Saturday, December 14, 2019

A Tale of Three Bulgasari

So I spent a bit of time refreshing myself on Korean mythical creatures. Most are pretty much the same as Chinese/Japanese ones, just with different names.

One that came up today (I went looking for it, actually, and learned something new) is the Bulgasari (also spelled Pulgasari depending on your Romanization system).

Now, in modern Korean, bulgasari 불가사리 means starfish. Just the aquatic animal.

But there was also a North Korean giant monster movie commissioned by Kim Jong-il in 1985 called Pulgasari (same spelling in Hangeul as the starfish). I was thinking I'd read up on the NorKo kaiju to include it in my game.

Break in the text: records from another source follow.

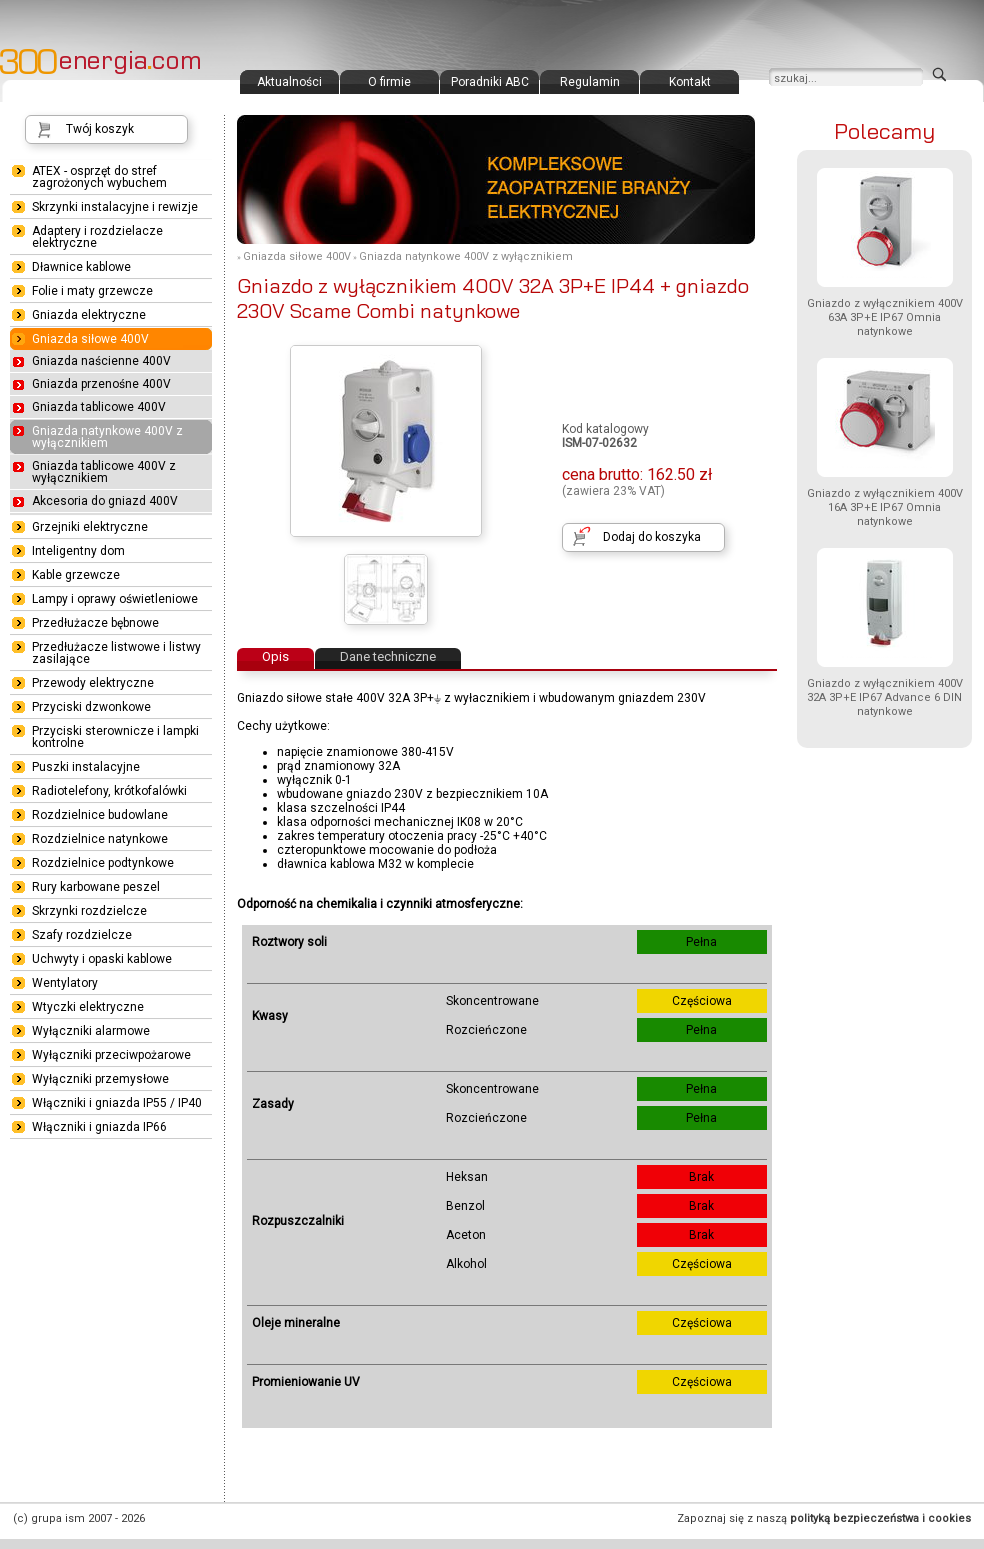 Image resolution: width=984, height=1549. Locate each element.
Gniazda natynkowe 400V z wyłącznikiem (466, 256)
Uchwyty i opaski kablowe (102, 959)
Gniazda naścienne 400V (101, 361)
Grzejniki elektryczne (90, 527)
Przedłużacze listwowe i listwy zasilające (116, 653)
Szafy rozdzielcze (82, 935)
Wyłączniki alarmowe (91, 1031)
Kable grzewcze (76, 575)
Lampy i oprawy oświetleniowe (115, 599)
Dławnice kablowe (81, 267)
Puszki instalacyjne (86, 767)
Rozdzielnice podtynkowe (103, 863)
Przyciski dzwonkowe (91, 707)
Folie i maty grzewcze (92, 291)
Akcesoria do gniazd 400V (105, 501)
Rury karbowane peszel (96, 887)
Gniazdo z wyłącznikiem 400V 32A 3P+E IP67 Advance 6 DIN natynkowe (885, 697)
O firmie (389, 82)
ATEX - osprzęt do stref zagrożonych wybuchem (99, 177)
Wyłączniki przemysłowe (100, 1079)
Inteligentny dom (78, 551)
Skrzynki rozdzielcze (89, 911)
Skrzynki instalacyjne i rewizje (115, 207)
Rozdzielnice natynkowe (100, 839)
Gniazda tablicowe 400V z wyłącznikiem (104, 472)
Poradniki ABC (490, 82)
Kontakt (690, 82)
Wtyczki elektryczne (88, 1007)
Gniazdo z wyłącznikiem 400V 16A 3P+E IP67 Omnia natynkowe (885, 507)
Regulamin (590, 82)
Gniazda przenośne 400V (101, 384)
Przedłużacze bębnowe (95, 623)
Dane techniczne (388, 656)
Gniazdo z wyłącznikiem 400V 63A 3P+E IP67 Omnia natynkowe (885, 317)
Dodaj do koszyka (652, 537)
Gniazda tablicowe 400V (99, 407)
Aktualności (289, 82)
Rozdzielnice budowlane (100, 815)
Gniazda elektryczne (89, 315)
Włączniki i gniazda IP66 (99, 1127)
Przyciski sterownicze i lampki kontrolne (115, 737)
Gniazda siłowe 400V (297, 256)
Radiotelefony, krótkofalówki (109, 791)
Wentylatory (65, 983)
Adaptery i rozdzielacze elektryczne (97, 237)
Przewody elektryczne (93, 683)
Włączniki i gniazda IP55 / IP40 (117, 1103)
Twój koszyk (100, 129)
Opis (275, 656)
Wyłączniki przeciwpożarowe (111, 1055) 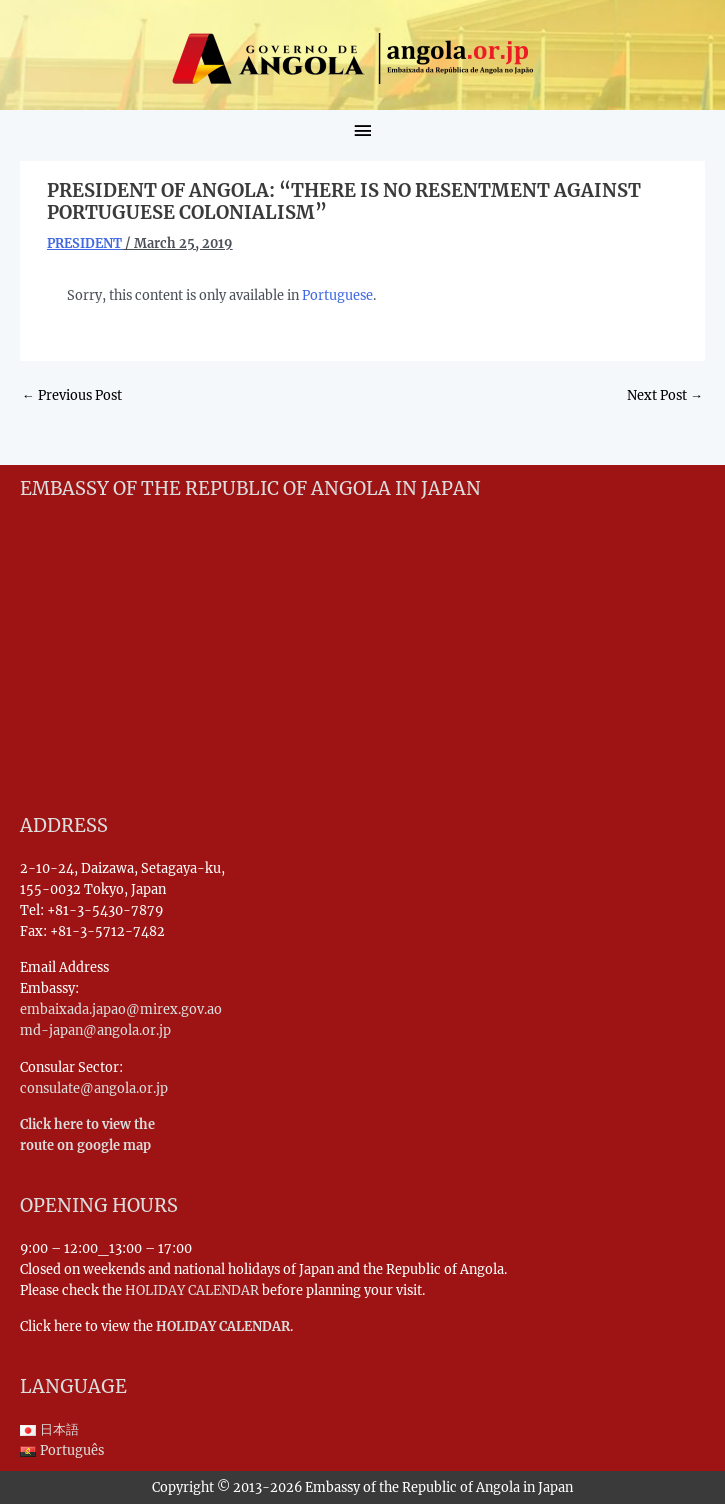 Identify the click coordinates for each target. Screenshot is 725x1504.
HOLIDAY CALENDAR (192, 1290)
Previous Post (72, 395)
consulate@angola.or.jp (94, 1088)
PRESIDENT (84, 243)
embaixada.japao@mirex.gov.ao (121, 1009)
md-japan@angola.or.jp (95, 1030)
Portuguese (337, 295)
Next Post (665, 395)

But then I discovered there is a mythical creature called the bulgasari 불가살이. Same pronunciation, but different spelling (and different Chinese characters if you look them up). This one means undying beast.

I found this wonderful little blog that stopped updating after only a few months. It tells of the mythical creature. It looks like the baku or shirokinukatsukami -- a bear's body covered in scales, an elephant-like head, a cow's tail, and tiger paws. It was immortal and ate metal.

Well, immortal is no fun for D&D, but eating metal? Guess how I'm reskinning the rust monster for TSR-East!